----- SUPPLIED DATA

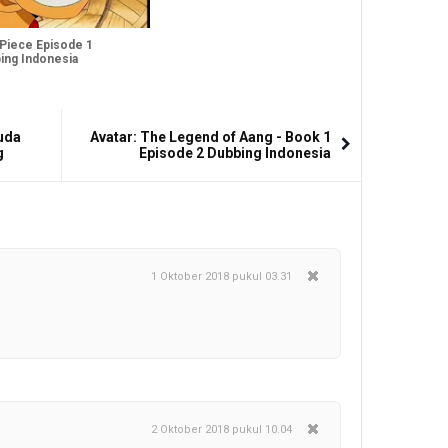
Piece Episode 1
ing Indonesia
uda
Avatar: The Legend of Aang - Book 1
g
Episode 2 Dubbing Indonesia
1 Oktober 2018 pukul 03.31
2 Oktober 2018 pukul 10.04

----------

In the entries above, find lines with "Episode" and copy each.

Piece Episode 1
Episode 2 Dubbing Indonesia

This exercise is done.